“How many you running at your church?”
The first time I heard one pastor ask another pastor that question, I remember my first reaction was instant nausea. My brain started deconstructing the question, which quelled my queasiness a bit, but only because I found a way to distract myself from the topic at hand. It also helped me keep my trap clamped shut, since I had been a peripheral part of the conversation.
I’ve heard lots of variations on this question over the years, and I’ve even asked it (while cringing) of a few pastors myself. The reporting of numbers is certainly of great value throughout Scripture, but most of the time, this “How many you running at your church?” question is not about reporting, but about comparing.

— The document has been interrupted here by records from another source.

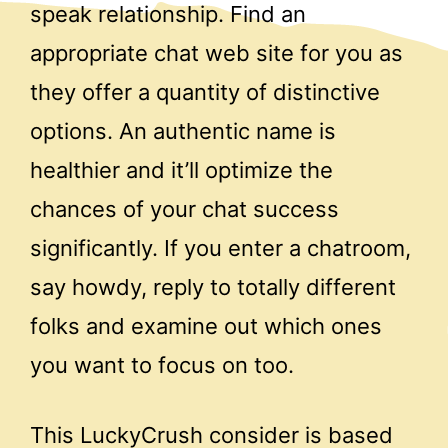
speak relationship. Find an
appropriate chat web site for you as
they offer a quantity of distinctive
options. An authentic name is
healthier and it’ll optimize the
chances of your chat success
significantly. If you enter a chatroom,
say howdy, reply to totally different
folks and examine out which ones
you want to focus on too.
This LuckyCrush consider is based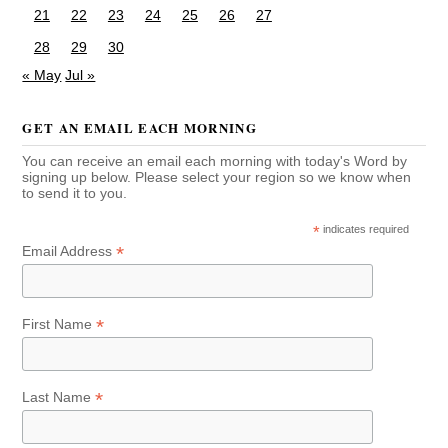
21
22
23
24
25
26
27
28
29
30
« May
Jul »
GET AN EMAIL EACH MORNING
You can receive an email each morning with today's Word by
signing up below. Please select your region so we know when
to send it to you.
*
indicates required
*
Email Address
*
First Name
*
Last Name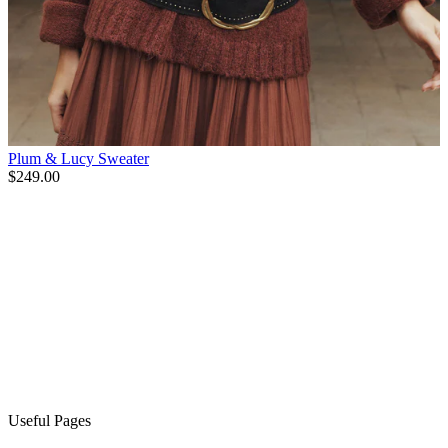
Plum & Lucy Sweater
$249.00
Useful Pages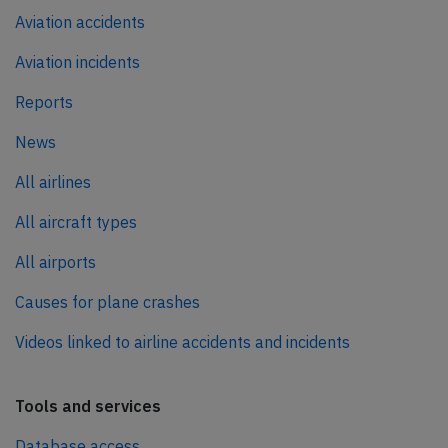
Aviation accidents
Aviation incidents
Reports
News
All airlines
All aircraft types
All airports
Causes for plane crashes
Videos linked to airline accidents and incidents
Tools and services
Database access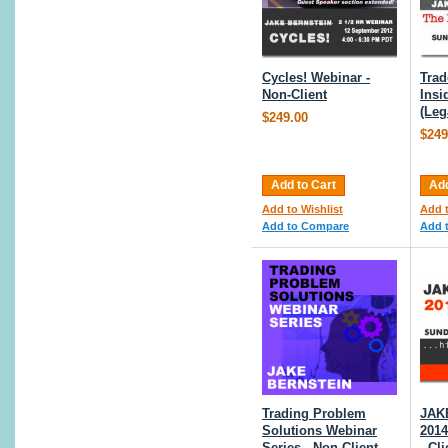
Cycles! Webinar -
Trad
Non-Client
Insi
(Leg
$249.00
$249
Add to Cart
Add
Add to Wishlist
Add t
Add to Compare
Add 
Trading Problem
JAK
Solutions Webinar
2014
Series - Non Client
- Cl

Or competing. (It is also horrific grammar, but that’s besides the point.)
I know there’s a few pastors who read this blog from time to time. I’m grateful for that, and for your desire to care well for the people in your local congregation.

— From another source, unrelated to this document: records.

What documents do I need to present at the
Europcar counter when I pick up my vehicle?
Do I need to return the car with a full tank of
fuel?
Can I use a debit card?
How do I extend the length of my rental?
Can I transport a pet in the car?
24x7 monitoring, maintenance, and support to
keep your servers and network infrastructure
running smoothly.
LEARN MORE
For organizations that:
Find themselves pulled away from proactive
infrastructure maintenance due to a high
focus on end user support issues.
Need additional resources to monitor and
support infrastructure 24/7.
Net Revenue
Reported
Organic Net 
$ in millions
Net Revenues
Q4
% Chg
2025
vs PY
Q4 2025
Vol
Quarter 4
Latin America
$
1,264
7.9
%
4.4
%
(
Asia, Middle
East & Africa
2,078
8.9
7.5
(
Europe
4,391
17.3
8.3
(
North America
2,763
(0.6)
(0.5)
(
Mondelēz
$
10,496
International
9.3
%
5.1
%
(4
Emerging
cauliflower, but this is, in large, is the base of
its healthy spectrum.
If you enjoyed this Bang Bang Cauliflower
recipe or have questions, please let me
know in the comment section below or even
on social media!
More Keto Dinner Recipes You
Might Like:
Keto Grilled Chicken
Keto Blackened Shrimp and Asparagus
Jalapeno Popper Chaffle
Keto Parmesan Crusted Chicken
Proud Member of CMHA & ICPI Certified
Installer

There are lots of reasons to track and even celebrate congregational numbers, but I would like to propose something to you when you gather with other pastors and church leaders – especially when you go to conferences and the like. Try to learn about other pastors’ churches without asking the N Question – about “their” numbers.
“How is your church connecting with the needs in your local community?”
“How does your church relate to other congregations in your area?”
“How would you characterize your church’s prayer life?”
“What signs of growth do you see occuring among those participating in the children’s ministry at your church?”
“What is most exciting to you about what’s happening in your church these days?”
“What do you do to take care of your own soul when things are challenging at your church?”
Now the other pastor may well respond with numbers – and use that weird southern phraseology to frame his/her answer: “We’re running 400 kids in our Kid-A-Palooza Children’s Program”. But props to you for trying something new, and for opting out of the competition game.
Because no one really wins. Least of all, your congregation.